A Myth Debunked – Caffeine!

Nearly everybody presumes that espresso coffee has more caffeine than coffee because it is thicker and stronger to taste. I undoubtedly did, and technically that is the case – if we are talking about the same amount of liquid. If we are talking about serving even though, our American coffee really has more caffeine in it than an espresso coffee.

Caffeine Quantities in Espresso coffee vs Filter coffee

A fundamental espresso serving is one fluid ounce. An average cup of filter coffee is 8 fluid ounces, and probably bigger for the standard coffee drinker! This implies that a standard espresso coffee has up to 80 milligrams of caffeine whereas an 8 ounce cup of American coffee has up to 185 milligrams of caffeine.

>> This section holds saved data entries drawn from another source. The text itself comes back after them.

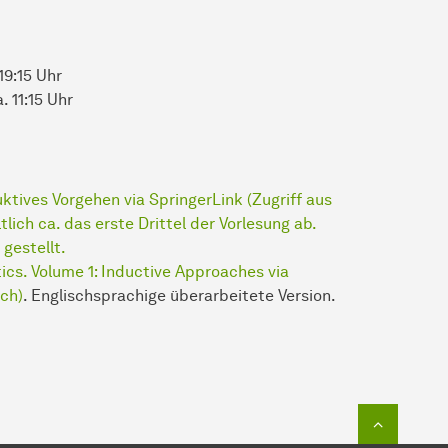
19:15 Uhr
. 11:15 Uhr
ktives Vorgehen via SpringerLink (Zugriff aus
lich ca. das erste Drittel der Vorlesung ab.
gestellt.
cs. Volume 1: Inductive Approaches via
ich)
. Englischsprachige überarbeitete Version.
Zum Seit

If you do the quick math, you’ll see that even a double espresso serving contains less caffeine than a standard coffee cup, so for your caffeine tweak – stick to your drip coffee!

I always raved about coffee’s versatility, and how from two ingredients, water and coffee beans we can make so a number of different beverages. Espresso and American coffee – two totally different drinks, both technically coffee. They appeal to different coffee lovers,

This article is based on an idea that firstly appeared at Coffee Brewing Methods, a website that publishes coffee brewing guides, equipment reviews, and coffee beans buying guides.